American driverless test bed trials remotely operated vehicles

From more than 200 miles away, Purdue University researchers have been able to test their autonomous vehicle technology using the University of Michigan’s real-world test track in Ann Arbor, and challenge it using both real and virtual cars and pedestrians.

This first remote use of the Mcity Test Facility came 14 months after U-M announced plans to develop “Mcity 2.0” – an enhancement of the world’s first purpose-built test environment for AVs and connected vehicles and technologies. Helped by a $5.1 million (£4 million), four-year grant from the National Science Foundation (NSF), the researchers say the Mcity 2.0 project makes the facility’s technology, datasets and physical test track available to researchers anywhere in the US without requiring them to travel to Michigan.

Engineers from Purdue’s Connected Automated and Resilient Transportation Lab in the neighbouring state of Indiana are currently working on a research project that focuses on how to systematically evaluate safety and other AV performance measures.
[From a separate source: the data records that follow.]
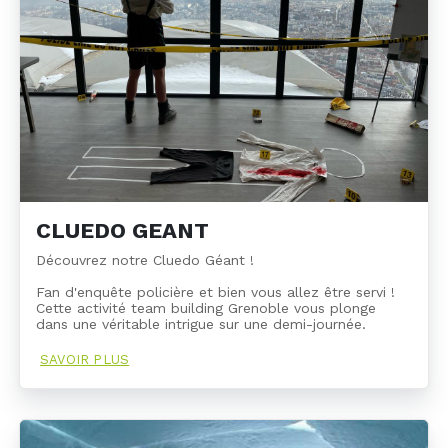
CLUEDO GEANT
Découvrez notre Cluedo Géant !
Fan d'enquête policière et bien vous allez être servi !
Cette activité team building Grenoble vous plonge
dans une véritable intrigue sur une demi-journée.
SAVOIR PLUS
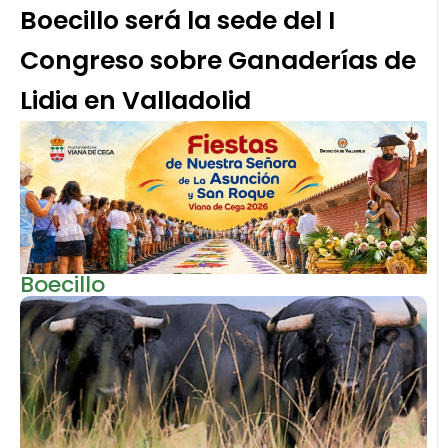
Boecillo será la sede del I
Congreso sobre Ganaderías de
Lidia en Valladolid
Boecillo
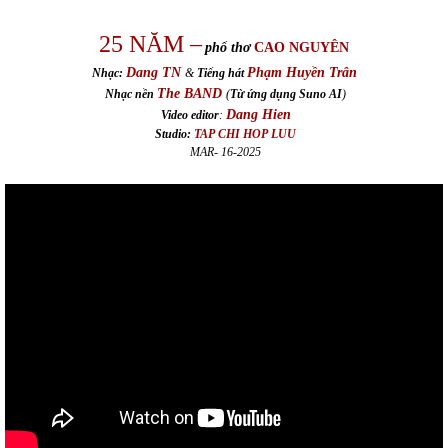
25 NĂM –
phổ thơ
CAO NGUYÊN
Dang TN
Phạm Huyền Trân
Nhạc:
&
Tiếng hát
The BAND
Nhạc nền
(
Từ ứng dụng Suno AI
)
Dang Hien
Video editor
:
Studio:
TAP CHI HOP LUU
MAR- 16-2025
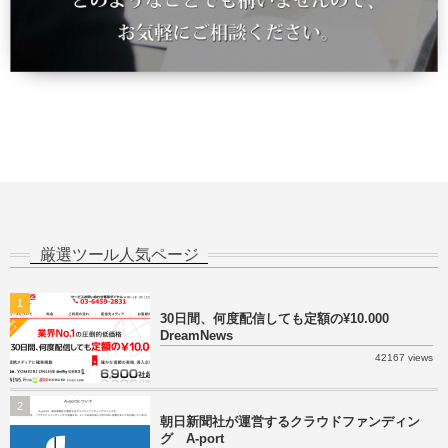
厳選ツール人気ページ
1
30日間、何度配信しても定額の¥10.000
DreamNews
42167 views
2
朝日新聞社が運営するクラウドファンディン
グ A-port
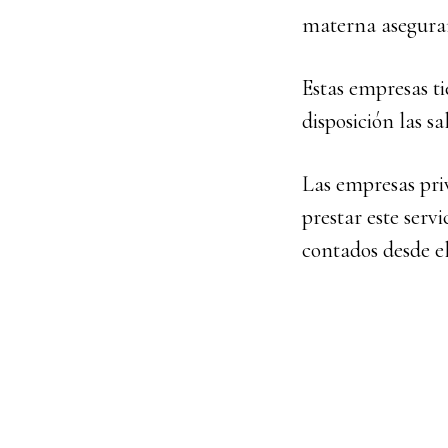
materna asegura
Estas empresas ti
disposición las sa
Las empresas pri
prestar este serv
contados desde el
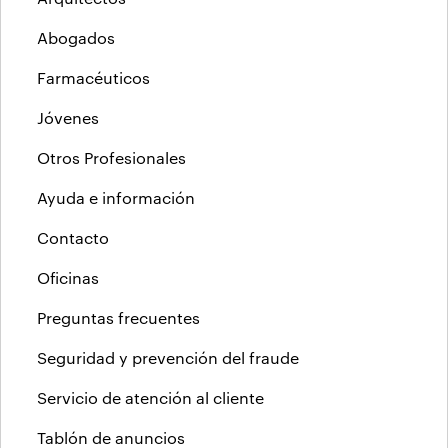
Abogados
Farmacéuticos
Jóvenes
Otros Profesionales
Ayuda e información
Contacto
Oficinas
Preguntas frecuentes
Seguridad y prevención del fraude
Servicio de atención al cliente
Tablón de anuncios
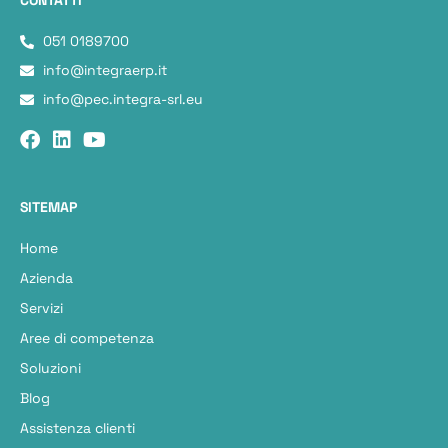
CONTATTI
051 0189700
info@integraerp.it
info@pec.integra-srl.eu
SITEMAP
Home
Azienda
Servizi
Aree di competenza
Soluzioni
Blog
Assistenza clienti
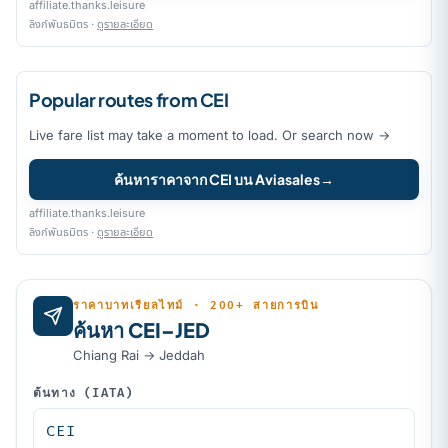
affiliate.thanks.leisure
ลิงก์พันธมิตร ·
ดูรายละเอียด
Popular routes from CEI
Live fare list may take a moment to load. Or search now →
ค้นหาราคาจาก CEI บน Aviasales
→
affiliate.thanks.leisure
ลิงก์พันธมิตร ·
ดูรายละเอียด
ราคาบาทเรียลไทม์ · 200+ สายการบิน
ค้นหา CEI–JED
Chiang Rai → Jeddah
ต้นทาง (IATA)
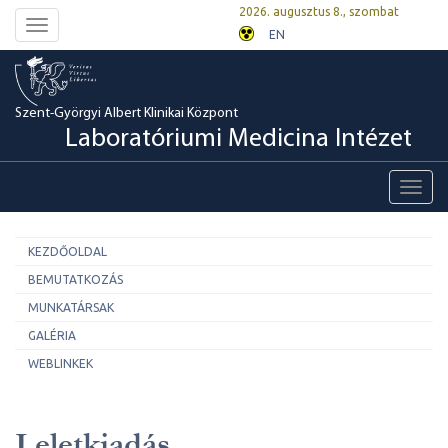
2026. augusztus 8., szombat
Toggle
EN
navigation
Szent-Györgyi Albert Klinikai Központ
Laboratóriumi Medicina Intézet
Toggl
navig
KEZDŐOLDAL
BEMUTATKOZÁS
MUNKATÁRSAK
GALÉRIA
WEBLINKEK
Leletkiadás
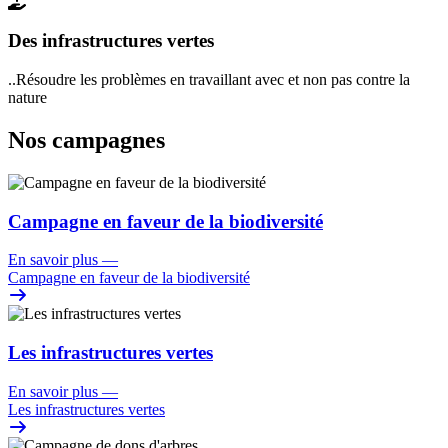
Des infrastructures vertes
..Résoudre les problèmes en travaillant avec et non pas contre la
nature
Nos campagnes
Campagne en faveur de la biodiversité
En savoir plus
—
Campagne en faveur de la biodiversité
Les infrastructures vertes
En savoir plus
—
Les infrastructures vertes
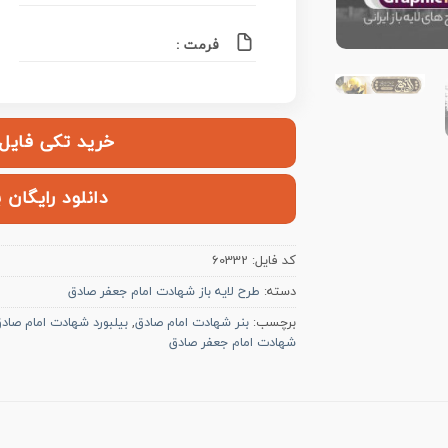
فرمت :
خرید تکی فایل | ۱۲۰,۰۰۰ ت
دانلود رایگان 
کد فایل:
60332
دسته:
طرح لایه باز شهادت امام جعفر صادق
برچسب:
بنر شهادت امام صادق
,
بیلبورد شهادت امام صاد
شهادت امام جعفر صادق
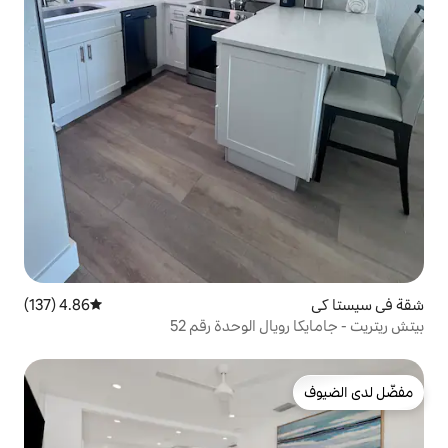
4.86 (137)
متوسط التقييم 4.86 من 5، 137 مراجعات
 الوحدة رقم 52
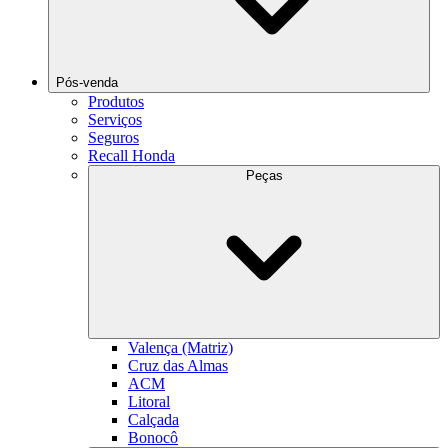
Pós-venda
Produtos
Serviços
Seguros
Recall Honda
Peças
Valença (Matriz)
Cruz das Almas
ACM
Litoral
Calçada
Bonocô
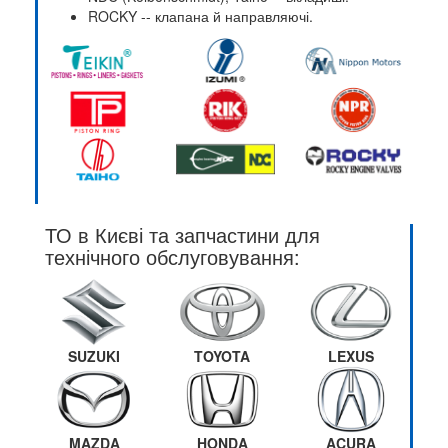
ROCKY -- клапана й направляючі.
ТО в Києві та запчастини для
технічного обслуговування:
SUZUKI
TOYOTA
LEXUS
MAZDA
HONDA
ACURA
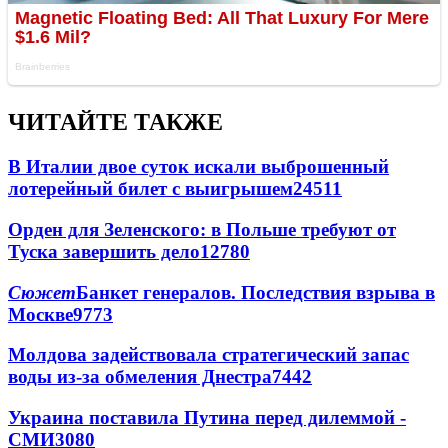
ЧИТАЙТЕ ТАКЖЕ
В Италии двое суток искали выброшенный
лотерейный билет с выигрышем
24511
Орден для Зеленского: в Польше требуют от
Туска завершить дело
12780
Сюжет
Банкет генералов. Последствия взрыва в
Москве
9773
Молдова задействовала стратегический запас
воды из-за обмеления Днестра
7442
Украина поставила Путина перед дилеммой -
СМИ
3080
They have their own SAE Level 4 autonomous vehicle for research in West Lafayette, Indiana. For testing, they use one of the parking lots at Ross-Ade Stadium, home of the Boilermakers football team.

What they do not have at Purdue is access to tools that would answer their questions about how their AV algorithms perform in a realistic traffic environment. Or how they can integrate algorithms with other elements, such as infrastructure applications, 5G communication, and interactions with traffic signals.

“We’re not able to answer these questions because, one, we do not have a dedicated city testing facility at Purdue, and it’s unsafe to test on public roads,” said Yiheng Feng, an assistant professor of civil engineering at Purdue. “We do not have a realistic traffic environment to interact with. And we do not have good infrastructure support so we can integrate our algorithms with other applications.”